One of these (sometimes elaborate) jokes that I remember involved a person who was, apparently, having trouble trying to parallel park his Buick. That person, an actor, asks a passing pedestrian to help him park by signaling (with his hands) when he should stop backing-up.

The stranger agrees — not knowing the scene has been staged — and the “driver” proceeds to crash-into the parked vehicles, both front and back, notwithstanding the frantic waving and screaming by the good Samaritan who agreed to help.

I must confess I found this funny and — when I went to college — found that I had landed in a perfect test bed for this kind of humor. I found myself at a rigid, regulation-bound military college where one’s conduct was severely circumscribed by rules. If one violated those rules there were penalties that often involved walking “tours” with one’s M1-Garand rifle while others were walking with young women along Charleston’s High Battery. Notwithstanding these penalties, there was a yearning for laughter that sometimes compelled us to break the rules.

A favorite “joke” centered on inspections and the fact that passing room inspection on Saturday morning meant getting leave on Saturday afternoon. This joke also involved shaving cream then sold inside a canister of compressed air. It involved tossing that canister, pierced by a nail moments before delivery, into the inspection-ready room of an upperclassman.

If the piercing and the delivery part of this prank were done properly, the “shaving cream bomb” would coat every exposed surface of the immaculately prepared room with several centimeters of menthol- scented shaving cream. If delivered in the early morning hours just prior to inspection — while the room’s occupant was still sleeping — the shaving cream was almost impossible to remove.

Another, just before inspections prank, involved the “spit shine” that was required on one’s shoes. This shoe shine required a hot, water-soaked rag and the circular application of small amounts of polish using the index and its neighboring finger. After hours of work one usually got a patent leather-like finish.

And so, at meals, bald-headed plebes were sometimes tasked with crawling under the long mess tables and applying just one small blob of mayonnaise on the shoes of an unknowing upperclassman. A mirror-like, inspection-ready shine could be instantly destroyed by the application of Hellmann’s Mayonnaise.

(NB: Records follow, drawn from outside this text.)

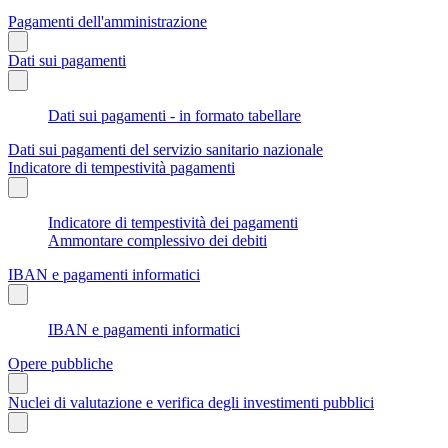
Pagamenti dell'amministrazione
Dati sui pagamenti
Dati sui pagamenti - in formato tabellare
Dati sui pagamenti del servizio sanitario nazionale
Indicatore di tempestività pagamenti
Indicatore di tempestività dei pagamenti
Ammontare complessivo dei debiti
IBAN e pagamenti informatici
IBAN e pagamenti informatici
Opere pubbliche
Nuclei di valutazione e verifica degli investimenti pubblici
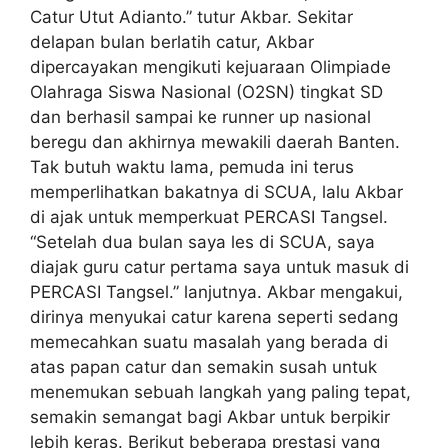
Catur Utut Adianto.” tutur Akbar. Sekitar
delapan bulan berlatih catur, Akbar
dipercayakan mengikuti kejuaraan Olimpiade
Olahraga Siswa Nasional (O2SN) tingkat SD
dan berhasil sampai ke runner up nasional
beregu dan akhirnya mewakili daerah Banten.
Tak butuh waktu lama, pemuda ini terus
memperlihatkan bakatnya di SCUA, lalu Akbar
di ajak untuk memperkuat PERCASI Tangsel.
“Setelah dua bulan saya les di SCUA, saya
diajak guru catur pertama saya untuk masuk di
PERCASI Tangsel.” lanjutnya. Akbar mengakui,
dirinya menyukai catur karena seperti sedang
memecahkan suatu masalah yang berada di
atas papan catur dan semakin susah untuk
menemukan sebuah langkah yang paling tepat,
semakin semangat bagi Akbar untuk berpikir
lebih keras. Berikut beberapa prestasi yang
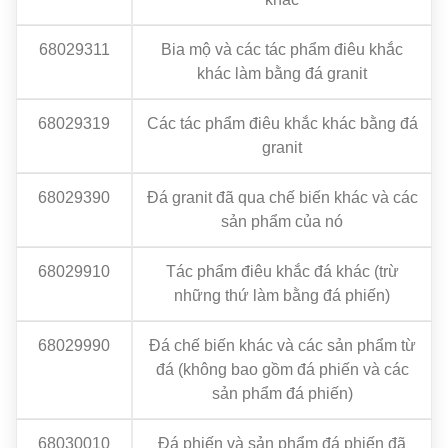
68029311
Bia mộ và các tác phẩm điêu khắc
khác làm bằng đá granit
68029319
Các tác phẩm điêu khắc khác bằng đá
granit
68029390
Đá granit đã qua chế biến khác và các
sản phẩm của nó
68029910
Tác phẩm điêu khắc đá khác (trừ
những thứ làm bằng đá phiến)
68029990
Đá chế biến khác và các sản phẩm từ
đá (không bao gồm đá phiến và các
sản phẩm đá phiến)
68030010
Đá phiến và sản phẩm đá phiến đã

I would like to think that these sapper-like missions required stealth and steadiness; and some of these cadets would soon be crawling through semi-submerged rice patties in the Republic of Vietnam. I would like to think this was cadet-inspired practice in the use of explosives. I would like to think that the targets of this rough justice were self-important prigs, cadets who were unusually tough, jerks who needed to be taken down a notch or two.

But if the truth be told, we were just looking for a reason to laugh at our precisely-programmed lives and, maybe, tell the cadre what we really thought about the life lessons learned by the long, patient application of black shoe polish.

The Journal’s piece goes on to say “there seems to be a dearth of quality pranks these days.”

“Last April two highly reputable outlets offered suggestions so lame that they, themselves, were a joke. NBC’s ‘Today’ presented ’23 hilarious April Fools pranks to pull on family and friends.’ Among them; ‘Swap out the contents of their underwear drawer for bathing suits for an early morning prank that’ll get all the laughs.’ Good Housekeeping’s ‘20 best April’s Fools Pranks’ included; ‘Buy fake poop and place it literally anywhere; on the toilet, in the car — seriously, you can’t go wrong.’”

I don’t want to say — in this time of Trump — we have completely lost our sense of the absurd. I don’t want to say that our obsession with accountability, being correct, or steering clear of anything remotely risky has erased our sense of humor. But if this generation’s notion of humor has deteriorated to “fake poop” and replacing underwear with swim suits, that, my friends, is reason for concern.